Para gastar 1500€ en comisiones en IB tienes que hacer muchísimas operaciones y en mercados caros.
En USA gastar eso supone hacer más de 1500 compras y ventas, y en un año para un aficionado es prácticamente imposible.


----------



## Covid-8M (29 Dic 2022)

r@in dijo:


> Para gastar 1500€ en comisiones en IB tienes que hacer muchísimas operaciones y en mercados caros.
> En USA gastar eso supone hacer más de 1500 compras y ventas, y en un año para un aficionado es prácticamente imposible.



Los que hacen trading deben gastar bastante mas. Pero no es tan barato, igual fueron 5 euros de media por operacion. Podrian ser 150 compras y 150 ventas


----------



## LordKeynes (29 Dic 2022)

Estás totalmente loco.

El buy and hold (o buy and pray en tu caso) no va a funcionar en una década de mercado lateral.

Es ahora cuando el market timing realmente determina si estás ganando pasta o no. El resto son cuentos de hadas.


----------



## Naruto (29 Dic 2022)

Y si te das más tiempo y metes un 7% mensual montando cartera hasta Otoño del año que viene?. Yo es lo que estoy haciendo, para segundo semestre del año que viene tendré poca liquidez. Asumo que mi precio medio no será espectacular, pero espero que sea bueno para que haya valido la pena la espera. Compartirias esas compras? haz un hilo mitico shurmano


----------



## TORREVIEJAS (29 Dic 2022)

DCA en dividenderas KING y Aristócratas y reinvertir dividendos.

la auténtica salud


----------



## jaimegvr (29 Dic 2022)

BTI, BATS, VZ, Intel, P.MORRIS, Altria, KHEINZ, .......


----------



## Kflaas (29 Dic 2022)

All in a full


----------



## r@in (29 Dic 2022)

Covid-8M dijo:


> Los que hacen trading deben gastar bastante mas. Pero no es tan barato, igual fueron 5 euros de media por operacion. Podrian ser 150 compras y 150 ventas



Eso será en mercados europeos, en USA no llega a 0,50$ la operación y los cambios de divisa suben poco.


----------



## mol (29 Dic 2022)

Siempre puedes hacer DCA en un año bajista, y lo que queda.


----------



## Strategos (29 Dic 2022)

Todavía queda bastante caída. No ha habido capitulación aún, el vix se tiene que disparar, como ha pasado en anteriores mercados bajistas. Tanto en la crisis del 2000 como en el 2008, el Sp500 bajo más o menos un 50%, el Nasdaq aún más.

Se prevé que 2023 este Usa con tipos de interés rondando el 5%, que en mi opinión lo subirán más.
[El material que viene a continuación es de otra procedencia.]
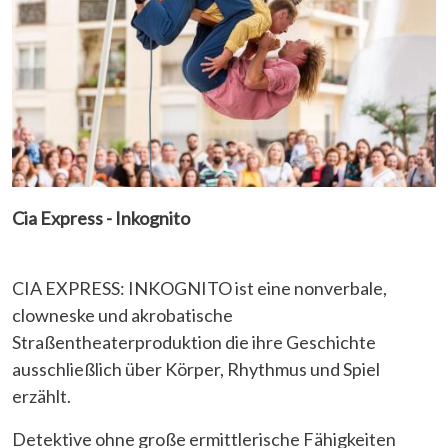
Cia Express - Inkognito
CIA EXPRESS: INKOGNITO ist eine nonverbale,
clowneske und akrobatische
Straßentheaterproduktion die ihre Geschichte
ausschließlich über Körper, Rhythmus und Spiel
erzählt.
Detektive ohne große ermittlerische Fähigkeiten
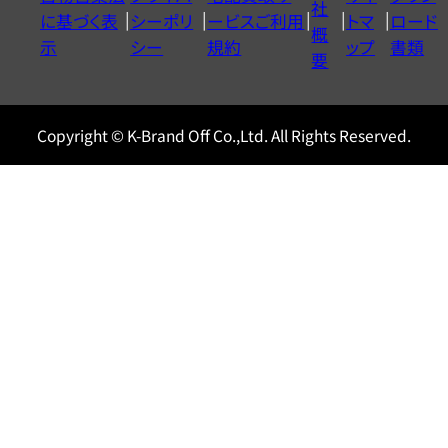
ヤ
社
に基づく表
シーポリ
ービスご利用
トマ
ロード
ル
概
示
シー
規約
ップ
書類
0120604117
要
Copyright © K-Brand Off Co.,Ltd. All Rights Reserved.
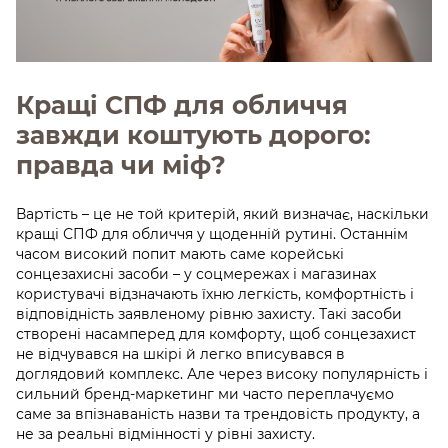
Кращі СПФ для обличчя
завжди коштують дорого:
правда чи міф?
Вартість – це не той критерій, який визначає, наскільки
кращі СПФ для обличчя у щоденній рутині. Останнім
часом високий попит мають саме корейські
сонцезахисні засоби – у соцмережах і магазинах
користувачі відзначають їхню легкість, комфортність і
відповідність заявленому рівню захисту. Такі засоби
створені насамперед для комфорту, щоб сонцезахист
не відчувався на шкірі й легко вписувався в
доглядовий комплекс. Але через високу популярність і
сильний бренд-маркетинг ми часто переплачуємо
саме за впізнаваність назви та трендовість продукту, а
не за реальні відмінності у рівні захисту.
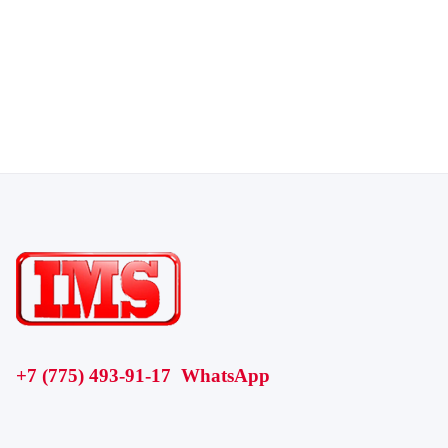
+7 (775) 493-91-17 WhatsApp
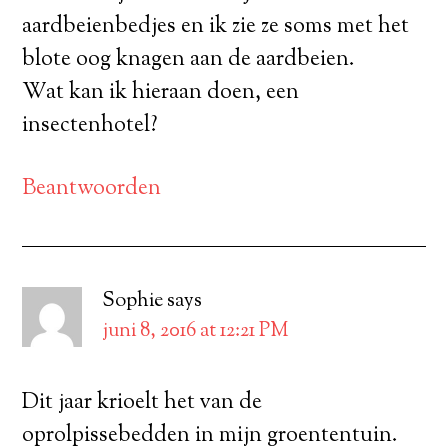
aardbeienbedjes en ik zie ze soms met het
blote oog knagen aan de aardbeien.
Wat kan ik hieraan doen, een
insectenhotel?
Beantwoorden
Sophie
says
juni 8, 2016 at 12:21 PM
Dit jaar krioelt het van de
oprolpissebedden in mijn groententuin.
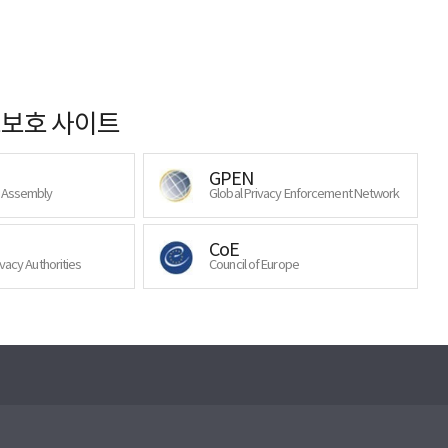
보호 사이트
GPEN
y Assembly
Global Privacy Enforcement Network
CoE
ivacy Authorities
Council of Europe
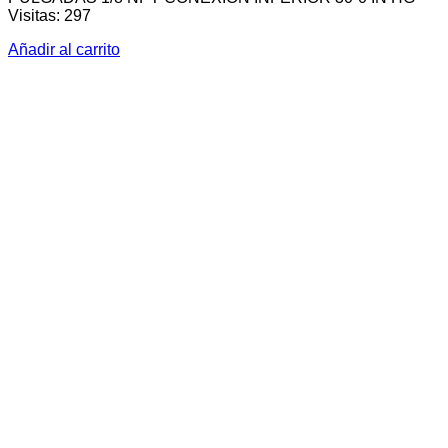
Visitas: 297
Añadir al carrito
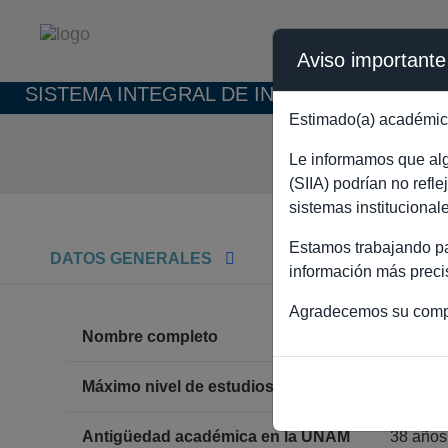
Aviso importante
SISTEMA INTEGRAL DE INFORMACIÓN ACAD
Estimado(a) académic
RO
Le informamos que algu
(SIIA) podrían no refl
sistemas institucional
Estamos trabajando par
DATOS GENERALES
información más preci
Agradecemos su comp
Nombre completo
ROBER
DOCT
Máximo nivel de estudios
Antigüedad académica en la UNAM
38 años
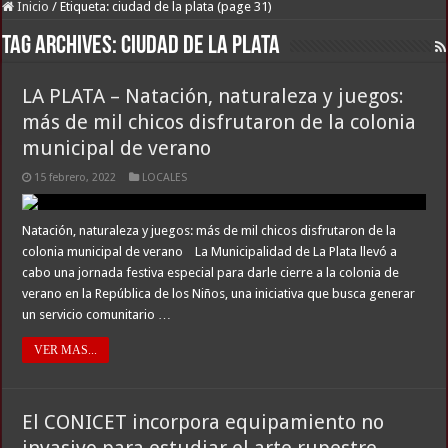
Inicio
/
Etiqueta:
ciudad de la plata
(page 31)
Tag Archives:
ciudad de la plata
LA PLATA – Natación, naturaleza y juegos:
más de mil chicos disfrutaron de la colonia
municipal de verano
15 febrero, 2022
LOCALES
Natación, naturaleza y juegos: más de mil chicos disfrutaron de la
colonia municipal de verano La Municipalidad de La Plata llevó a
cabo una jornada festiva especial para darle cierre a la colonia de
verano en la República de los Niños, una iniciativa que busca generar
un servicio comunitario …
VER MAS...
El CONICET incorpora equipamiento no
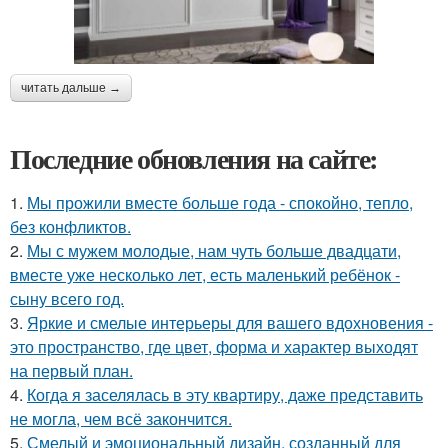
читать дальше →
Последние обновления на сайте:
1.
Мы прожили вместе больше года - спокойно, тепло,
без конфликтов.
2.
Мы с мужем молодые, нам чуть больше двадцати,
вместе уже несколько лет, есть маленький ребёнок -
сыну всего год.
3.
Яркие и смелые интерьеры для вашего вдохновения -
это пространство, где цвет, форма и характер выходят
на первый план.
4.
Когда я заселялась в эту квартиру, даже представить
не могла, чем всё закончится.
5.
Смелый и эмоциональный дизайн, созданный для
Están retirando liquidez del sistema. Ahora vendrá la caída de Apple, después de la de Tesla, que arrastrará a los indices.

En fin que haces bien en estar en liquidez. Ese dinero en unos meses le podrás sacar bastante rendimiento bajo mi punto de vista.

Yo personalmente estoy corto. Pero vamos que en liquidez se vive más tranquilo esperando a la oportunidad que llegará.


----------



## Slurms MacKenzie (29 Dic 2022)

DCA manda, olvidate de cualquier otra estrategia salvo combinar el DCA con el swing.


----------



## Covid-8M (29 Dic 2022)

jaimegvr dijo:


> BTI, BATS, VZ, Intel, P.MORRIS, Altria, KHEINZ, .......



Verizon no la conocia. La meto en el radar. Las tabaqueras las veo un poco caras ahora, ya solte la que llevaba pero si vuelven a bajar es buena opcion


----------



## Kalevala (29 Dic 2022)

En UK no te hacen retenciones y así, a bote pronto se me ocurren:
Vodafone, en mínimos de muchos años
British tobacco
Rio tinto, en maximos historicos
Royal mail, que ahora se llama IDS creo

todas con casi 10% de dividendo.


Tambien tienes a los correos de Bélgica (BPOST) y Holanda (PNL) con dividendos por encima del 10%.


----------



## Covid-8M (30 Dic 2022)

Kalevala dijo:


> En UK no te hacen retenciones y así, a bote pronto se me ocurren:
> Vodafone, en mínimos de muchos años
> British tobacco
> Rio tinto, en maximos historicos
> ...



Tema retenciones es importante. Estoy consultando. Pongo en el radar a rio tinto a ver si corrige un poco. IDS he empezado a comprar hoy. Tambien Intel y enagas


----------



## Punkercin (30 Dic 2022)

COMPRA TEEJJEJEJEJESSSSSLAAAAAAAA


----------



## Covid-8M (30 Dic 2022)

Punkercin dijo:


> COMPRA TEEJJEJEJEJESSSSSLAAAAAAAA



Ya compre unas pocas. Lo puse por algun hilo. De vez en cuando hago alguna ludocompra


----------



## Punkercin (30 Dic 2022)

@JJEJEJEJE me ha prometido un marquesado si voy con todo a Tesla. 


Covid-8M dijo:


> Ya compre unas pocas. Lo puse por algun hilo. De vez en cuando hago alguna ludocompra



Me hace más que el dinero por ganar


----------



## sam (30 Dic 2022)

Ser paciente siempre tiene recompensa. Ves alguna oportunidad? Entra, sin mirar atrás. No estás convencido? Espera a que la Fed Pivotée y el mercado se desplome. Las bajadas grandes aún no han empezado.


----------



## Covid-8M (30 Dic 2022)

sam dijo:


> Ser paciente siempre tiene recompensa. Ves alguna oportunidad? Entra, sin mirar atrás. No estás convencido? Espera a que la Fed Pivotée y el mercado se desplome. Las bajadas grandes aún no han empezado.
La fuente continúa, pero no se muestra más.